OpenG2G provides three IEEE test systems that represent different disturbance sources:
- IEEE 13-bus: DC-internal load changes — training task overlay (t=1000–2000s) and inference server ramp-down (t=2500–3000s) create large power swings within the datacenter itself.
- IEEE 34-bus: External load changes — time-varying loads and PV solar injection at various buses cause voltage fluctuations independent of the datacenter.
- IEEE 123-bus: Both internal and external — per-site inference ramps, PV systems, and time-varying loads all interact simultaneously across four datacenter zones.
Scripts¶
| Script | Purpose |
|---|---|
run_baseline.py |
Run without batch-size control (fixed batch sizes) |
run_ofo.py |
Run with OFO batch-size control |
Usage¶
IEEE 13-Bus: Internal Load Changes¶
The IEEE 13 config includes a training overlay (2400 GPUs, t=1000–2000s) and an inference ramp-down to 20% (t=2500–3000s), creating two distinct voltage stress periods within the datacenter.
# Baseline (no batch control, no tap changes)

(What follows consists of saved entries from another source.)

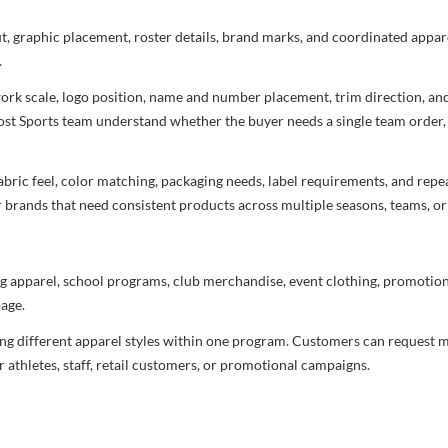
ut, graphic placement, roster details, brand marks, and coordinated appar
.
rtwork scale, logo position, name and number placement, trim direction, a
most Sports team understand whether the buyer needs a single team order,
bric feel, color matching, packaging needs, label requirements, and repea
r brands that need consistent products across multiple seasons, teams, or
g apparel, school programs, club merchandise, event clothing, promotional
age.
ng different apparel styles within one program. Customers can request m
 athletes, staff, retail customers, or promotional campaigns.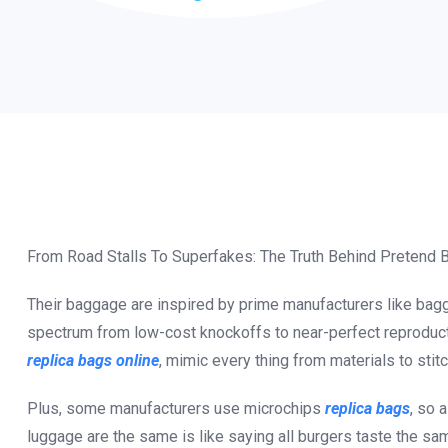
From Road Stalls To Superfakes: The Truth Behind Pretend
Their baggage are inspired by prime manufacturers like bagg
spectrum from low-cost knockoffs to near-perfect reproductio
replica bags online
, mimic every thing from materials to stitc
Plus, some manufacturers use microchips
replica bags
, so 
luggage are the same is like saying all burgers taste the sa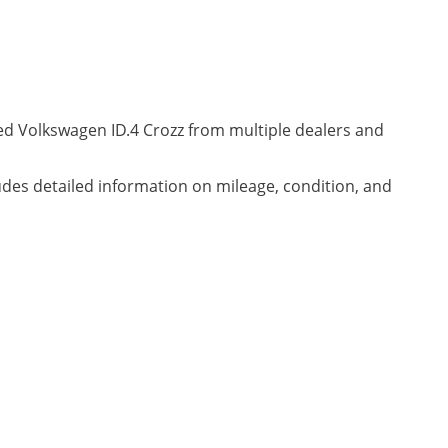
ned Volkswagen ID.4 Crozz from multiple dealers and
ludes detailed information on mileage, condition, and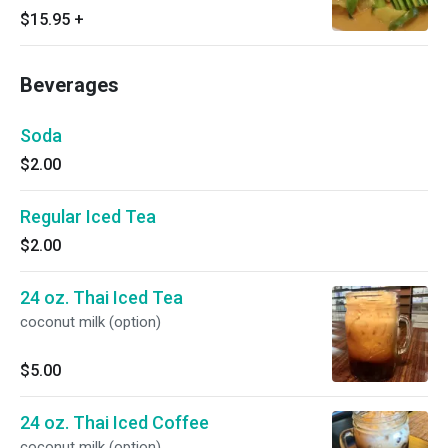
$15.95
+
Beverages
Soda
$2.00
Regular Iced Tea
$2.00
24 oz. Thai Iced Tea
coconut milk (option)
$5.00
24 oz. Thai Iced Coffee
coconut milk (option)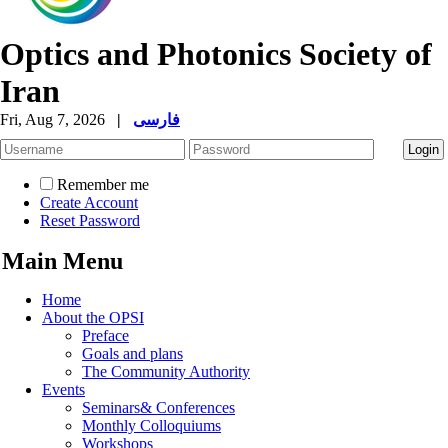
Optics and Photonics Society of
Iran
Fri, Aug 7, 2026
|
فارسی
Remember me
Create Account
Reset Password
Main Menu
Home
About the OPSI
Preface
Goals and plans
The Community Authority
Events
Seminars& Conferences
Monthly Colloquiums
Workshops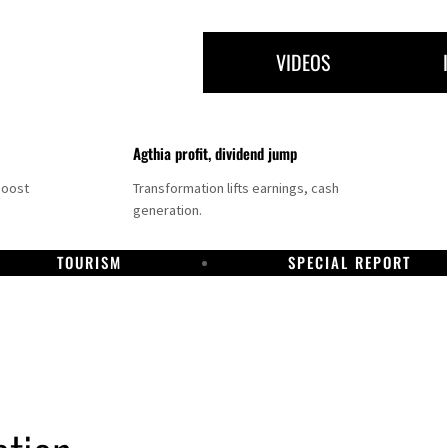
VIDEOS
Agthia profit, dividend jump
boost
Transformation lifts earnings, cash
generation.
TOURISM
SPECIAL REPORT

python examples/offline/run_baseline.py --system ieee13
# OFO batch-size control
python examples/offline/run_ofo.py --system ieee13
IEEE 34-Bus: External Load Changes¶
The IEEE 34 config has PV systems at buses 830 and 848 and time-varying loads at five buses. The datacenter load is steady (no ramps), so all voltage disturbances come from external sources.
python examples/offline/run_baseline.py --system ieee34
python examples/offline/run_ofo.py --system ieee34
IEEE 123-Bus: Internal + External¶
The IEEE 123 config combines per-site inference ramps (four datacenters with different ramp schedules), three PV systems, and time-varying loads — representing the most realistic scenario.
python examples/offline/run_baseline.py --system ieee123
python examples/offline/run_ofo.py --system ieee123
Key Results¶
Compare the voltage statistics between baseline and OFO runs:
- Violation time (seconds): How long voltages exceed [v_min, v_max] bounds
- Integral violation (pu-s): Severity-weighted violation (larger = worse)
- Worst Vmin/Vmax: Peak voltage excursion
OFO is most effective against slow, predictable disturbances (training ramps, inference scaling) where the primal-dual optimization has time to converge. Fast external disturbances (sudden PV cloud events) are harder to mitigate purely through batch-size control.
Configuration¶
Key config fields for this analysis:
dc_sites[].inference_ramps: Per-site server activation schedules (internal disturbance)training: Training workload overlay withdc_site,n_gpus,t_start/t_end(internal disturbance)pv_systems: Solar PV injections (external disturbance)time_varying_loads: Additional loads at arbitrary buses (external disturbance)ofo: OFO controller parameters (see Controller Parameter Sensitivity)
See Building Simulators and examples/offline/systems.py for configuration details.